Gordon Brown, the UK chancellor, unveiled this year's budget today and in doing so dealt the drinks industry a blow with increases on the price of beer by 1p and on a bottle of wine by 4p.

But the duty on cider and sparkling wine will be frozen, as will the duty on spirits, for the sixth Budget in a row, provoking a mixed reaction from the drinks industry.

""It is scandalous that duty on still and fortified wine has been increased by 2.8%, which is 0.5% above inflation. The growth in wine consumption has already been slowing because of the state of the economy. It will be made worse by the latest increase hitting the British drinks industry which has suffered so much from cross-border shopping, smuggling and fraud", said Jo Williamson, chairman of the Wine & Spirit Association.

He continued: "It's exasperating that Mr Brown has once again ignored both sound economic reasoning and the need to bring our rates down as a first step towards reducing the taxation gap between the UK and mainland Europe. This move merely exports more UK jobs to the continent."

The Association also expressed its disappointment that wine-based Ready To Drink beverages (RTDs) will be adversely affected yet again because the increase in tax on still wine will also raise the tax on wine-based RTDs, although this stealth tax was not explicitly announced today.

Meanwhile Stewart Gilliland, chief executive, Interbrew UK and Ireland expressed disappointment at the 1p a pint increase in duty on beer in today's Budget.

"The brewing industry is already under pressure from the increasing popularity of wine and premium packaged spirits and this decision will intensify this by depressing consumer demand, thus widening the gap between beer and other alcoholic drinks. It also adds to the problem of illegal imports of alcohol, the cost of which is estimated by HM Customs & Excise as £215 million a year.

"We would have preferred a decision similar to last year's duty freeze on beer. The increase shows a lack of support for the brewing industry from the UK Government compared to other EU countries where there is support for domestic drinks products and duty remains several times lower, for example beer in Germany and wine in Southern European countries."

But The Gin and Vodka Association welcomed the freeze on spirits duty: "This is the sixth standstill in duty in a row, " said Edwin Atkinson, director general of the Association.

Gordon Brown has not increased the tax on spirits since January 1998 - which means in real terms that Excise has been reduced every year for the last six years.

"We are delighted that the Chancellor has listened to our case.
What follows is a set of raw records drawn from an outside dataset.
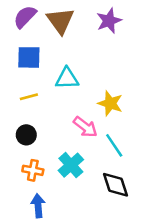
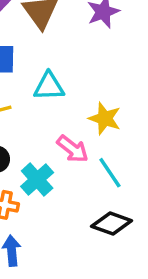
cyan cross: (71, 165) -> (37, 179), moved
black diamond: (115, 185) -> (112, 224), turned -52

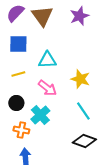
pink arrow: (73, 149) -> (47, 88), moved

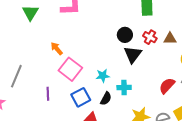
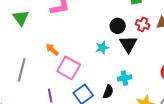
gray line: (16, 76) -> (22, 70), moved
cyan star: (103, 76) -> (102, 48), moved

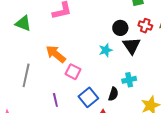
green triangle: (21, 18) -> (23, 23), turned -30
orange arrow: (52, 50) -> (56, 54), size x1.5
pink square: (69, 68) -> (73, 72), size x0.7

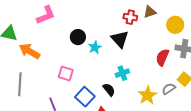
black circle: (120, 28) -> (78, 37), moved
orange arrow: (56, 54) -> (30, 51), moved
black semicircle: (113, 94) -> (109, 90), turned -48

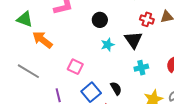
black circle: (78, 37) -> (100, 20), moved
cyan cross: (122, 73) -> (141, 68), moved
gray line: (20, 84) -> (28, 71), turned -70

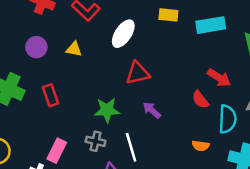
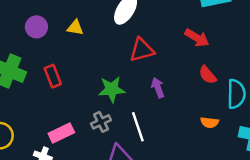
red arrow: (219, 78) -> (197, 38), moved
purple arrow: (152, 110) -> (158, 88), turned 30
gray cross: (96, 141) -> (101, 122), turned -36
pink rectangle: (57, 151) -> (61, 133), turned 40

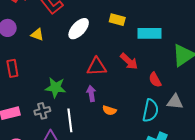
red triangle: (142, 50) -> (97, 67), moved
red semicircle: (208, 75) -> (155, 80), moved
orange semicircle: (210, 122) -> (109, 110), moved

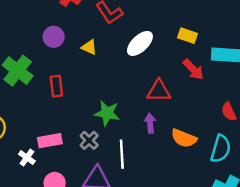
red arrow: (129, 61) -> (193, 69), moved
orange semicircle: (109, 110) -> (184, 138), moved, size x1.5
gray cross: (42, 111) -> (89, 140), turned -35

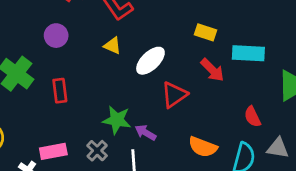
white ellipse: (140, 43) -> (150, 61), moved
yellow triangle: (89, 47) -> (112, 46), moved
red triangle: (159, 91) -> (174, 95), turned -35
purple arrow: (150, 123) -> (146, 133), moved, turned -54

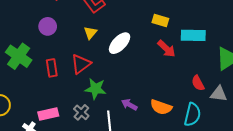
yellow triangle: (112, 46) -> (90, 33), turned 48
red triangle: (174, 95) -> (81, 64), moved
purple arrow: (146, 133) -> (129, 105), moved
gray triangle: (278, 148) -> (219, 94), moved

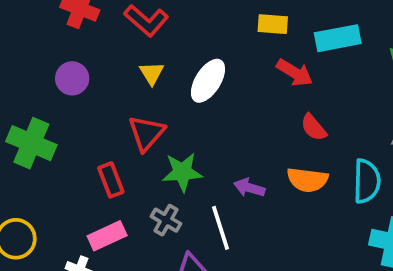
red rectangle: (52, 68) -> (111, 180), moved
red semicircle: (198, 83) -> (314, 127), moved

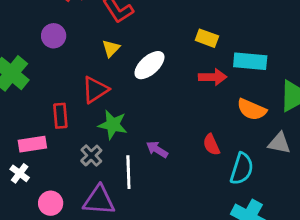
red arrow: (295, 73) -> (213, 77), turned -48
red semicircle: (314, 127) -> (211, 145), moved
orange semicircle: (307, 180) -> (252, 109), moved
pink rectangle: (107, 236) -> (32, 144), moved

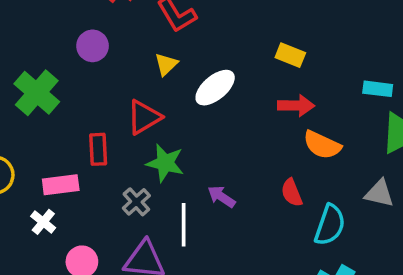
cyan rectangle: (250, 61) -> (378, 89), moved, size x0.7
orange semicircle: (252, 109) -> (322, 145), moved

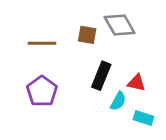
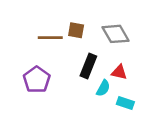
gray diamond: (120, 25) -> (116, 34), moved
brown line: (42, 43) -> (50, 38), moved

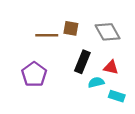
cyan semicircle: (103, 88) -> (96, 82), turned -133

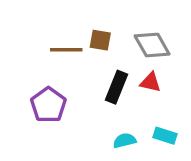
red triangle: (111, 67) -> (150, 82), moved
cyan semicircle: (96, 82) -> (125, 141), moved

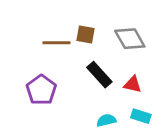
red triangle: (150, 82) -> (133, 84), moved
black rectangle: (116, 87) -> (99, 75), turned -64

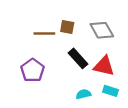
red triangle: (133, 84) -> (104, 66), size x1.5

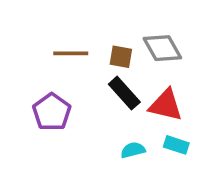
brown square: (67, 27) -> (121, 57), moved

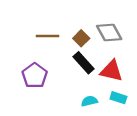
brown square: (121, 57) -> (81, 38), turned 35

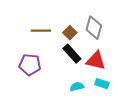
gray diamond: (109, 32) -> (94, 28), turned 45
purple pentagon: (35, 76) -> (30, 65), turned -30

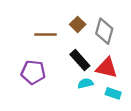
brown square: (70, 33) -> (78, 24), moved
cyan semicircle: (77, 87) -> (85, 83), moved

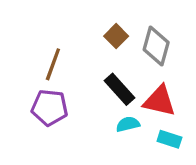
brown line: (45, 34) -> (53, 64), moved, turned -70

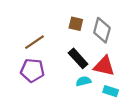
brown square: (116, 36) -> (76, 24), turned -32
brown line: (53, 64) -> (35, 42), turned 36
It reduces the tax discrimination against spirits compared to imported wine. This is vital at a time when producers of a indigenous UK product have been pressed hard by increased costs and foreign competition."

And from Diageo, the spirits industry leader, Tony Mair, corporate affairs director, Diageo GB said: "We are very pleased that the Chancellor has delivered a duty freeze on spirits for the sixth successive year. He has clearly recognised the high price sensitivity of spirits compared to other alcoholic drinks, and the need to keep reducing the level of tax discrimination against spirits.

"Since 1998, the Chancellors decision to freeze spirits duty has delivered year-on-year increases in revenue for the Treasury - revenue from spirits was £2.186 billion in 2002*, compared to £1.605 billion in 1998* - as well as creating stability which has enabled the industry to invest greater spend on innovation. We hope that the Chancellor will go further in the future and cut spirits duty, delivering a much-needed boost to the industry.

"We will continue to work closely with government to ensure that their proposed new anti-fraud measures do not threaten the competitiveness of the legitimate industry."